Check each line of the records below for the word "till" and copy those where it appears.

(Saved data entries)
******
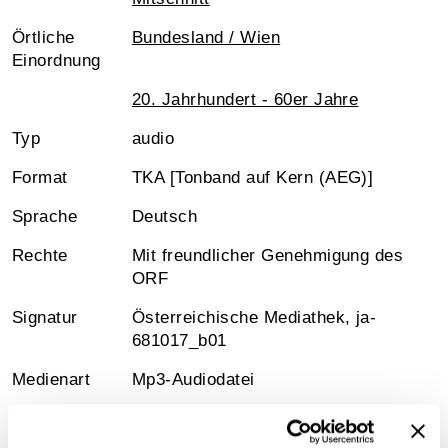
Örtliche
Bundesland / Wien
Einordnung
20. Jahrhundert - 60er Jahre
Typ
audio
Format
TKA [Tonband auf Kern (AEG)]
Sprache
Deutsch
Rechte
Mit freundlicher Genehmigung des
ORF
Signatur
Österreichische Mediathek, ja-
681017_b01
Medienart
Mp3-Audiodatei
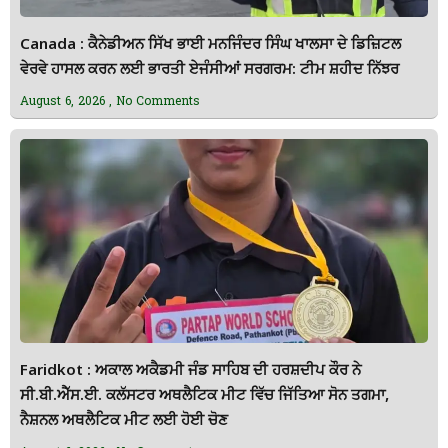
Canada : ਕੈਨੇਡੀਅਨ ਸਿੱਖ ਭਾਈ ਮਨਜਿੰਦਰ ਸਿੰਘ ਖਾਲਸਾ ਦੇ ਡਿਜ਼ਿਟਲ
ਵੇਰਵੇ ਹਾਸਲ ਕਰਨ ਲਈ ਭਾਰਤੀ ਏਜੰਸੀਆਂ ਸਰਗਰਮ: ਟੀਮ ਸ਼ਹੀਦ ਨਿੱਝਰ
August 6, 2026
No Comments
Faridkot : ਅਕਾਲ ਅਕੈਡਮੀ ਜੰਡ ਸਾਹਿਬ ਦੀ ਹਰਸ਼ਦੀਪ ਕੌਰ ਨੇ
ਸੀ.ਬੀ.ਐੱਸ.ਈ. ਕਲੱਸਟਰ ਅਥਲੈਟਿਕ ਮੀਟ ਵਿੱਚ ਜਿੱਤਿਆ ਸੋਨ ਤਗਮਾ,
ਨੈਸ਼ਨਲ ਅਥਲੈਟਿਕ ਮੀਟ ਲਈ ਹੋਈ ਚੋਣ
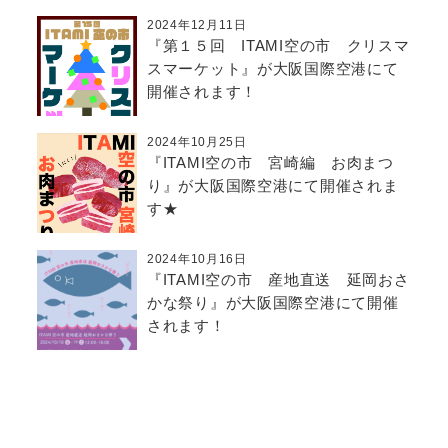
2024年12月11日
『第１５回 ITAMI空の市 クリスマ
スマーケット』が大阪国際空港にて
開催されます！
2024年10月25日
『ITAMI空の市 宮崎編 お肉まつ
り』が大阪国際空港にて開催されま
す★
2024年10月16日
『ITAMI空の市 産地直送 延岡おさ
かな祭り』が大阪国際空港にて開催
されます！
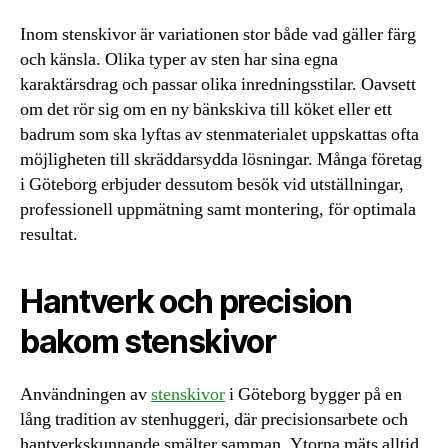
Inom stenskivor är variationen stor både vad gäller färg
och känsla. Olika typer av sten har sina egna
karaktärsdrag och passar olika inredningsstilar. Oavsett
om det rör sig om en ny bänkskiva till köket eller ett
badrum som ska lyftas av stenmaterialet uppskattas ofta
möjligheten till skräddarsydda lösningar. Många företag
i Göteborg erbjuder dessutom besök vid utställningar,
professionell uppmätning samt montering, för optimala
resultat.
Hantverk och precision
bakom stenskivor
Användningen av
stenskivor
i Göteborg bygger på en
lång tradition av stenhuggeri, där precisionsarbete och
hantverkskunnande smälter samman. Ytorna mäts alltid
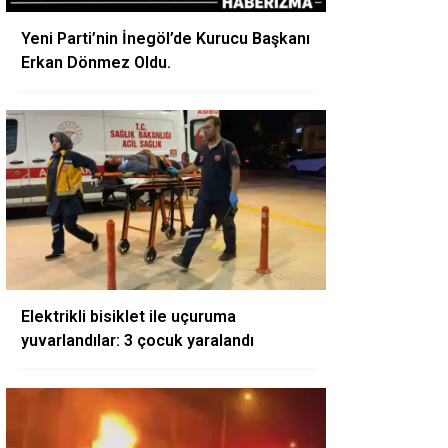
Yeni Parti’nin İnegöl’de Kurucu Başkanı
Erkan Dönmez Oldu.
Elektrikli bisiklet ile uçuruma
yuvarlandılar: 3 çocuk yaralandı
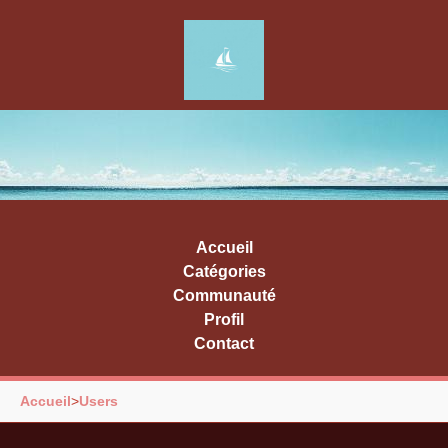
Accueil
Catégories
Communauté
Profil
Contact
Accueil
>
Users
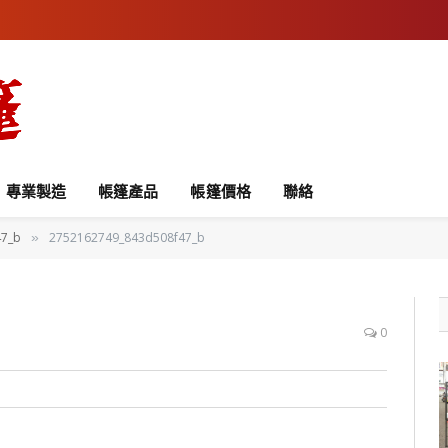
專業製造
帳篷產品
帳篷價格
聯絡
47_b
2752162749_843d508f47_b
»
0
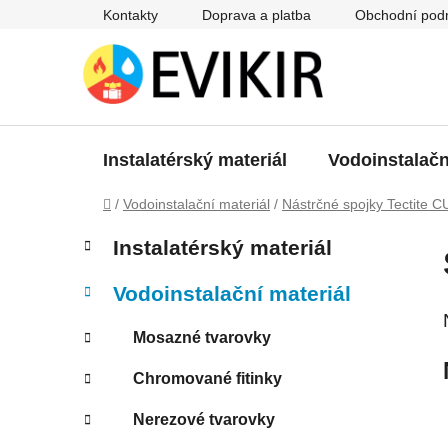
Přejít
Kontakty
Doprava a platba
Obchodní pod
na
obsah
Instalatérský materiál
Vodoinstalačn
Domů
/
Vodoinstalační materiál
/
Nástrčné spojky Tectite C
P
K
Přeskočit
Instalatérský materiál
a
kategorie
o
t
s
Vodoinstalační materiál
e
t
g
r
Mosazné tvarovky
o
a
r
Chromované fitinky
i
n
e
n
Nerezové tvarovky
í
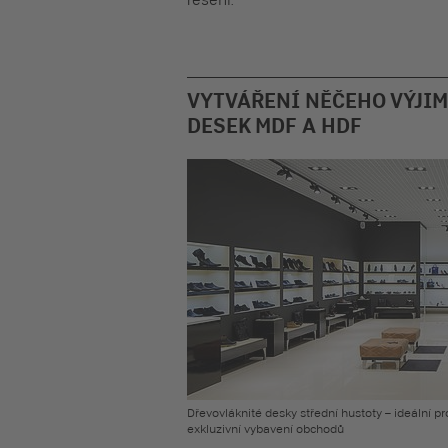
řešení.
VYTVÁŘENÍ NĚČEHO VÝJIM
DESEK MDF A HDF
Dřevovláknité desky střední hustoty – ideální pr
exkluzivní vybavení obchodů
******
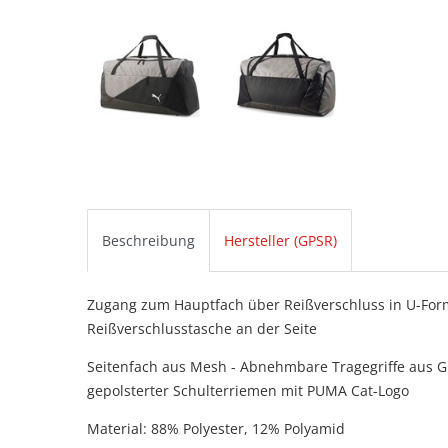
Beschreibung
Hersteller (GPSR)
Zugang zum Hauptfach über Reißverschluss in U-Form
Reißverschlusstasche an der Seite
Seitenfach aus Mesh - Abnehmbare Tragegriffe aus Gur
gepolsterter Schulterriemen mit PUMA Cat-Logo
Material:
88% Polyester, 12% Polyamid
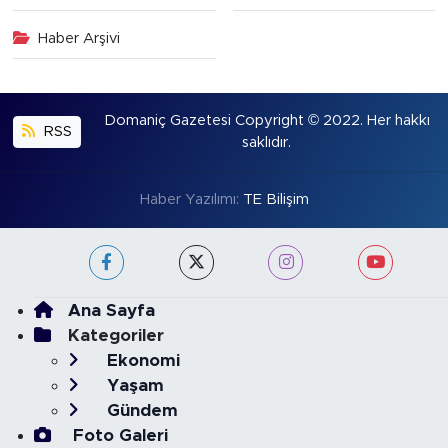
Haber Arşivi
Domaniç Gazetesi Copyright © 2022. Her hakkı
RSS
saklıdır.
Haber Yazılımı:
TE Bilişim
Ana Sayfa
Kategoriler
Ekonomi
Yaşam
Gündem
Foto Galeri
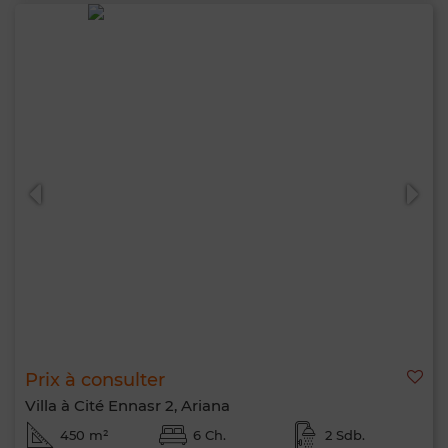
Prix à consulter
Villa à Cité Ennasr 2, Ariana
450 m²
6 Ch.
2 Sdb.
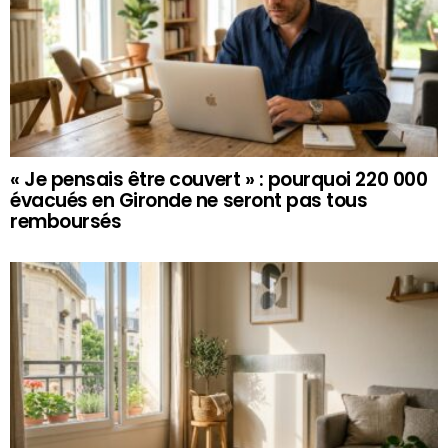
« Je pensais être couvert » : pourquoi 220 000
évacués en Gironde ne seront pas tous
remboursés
******
■ Solution to the exercise
om det rör sig om en ny bänkskiva till köket eller ett
möjligheten till skräddarsydda lösningar. Många företag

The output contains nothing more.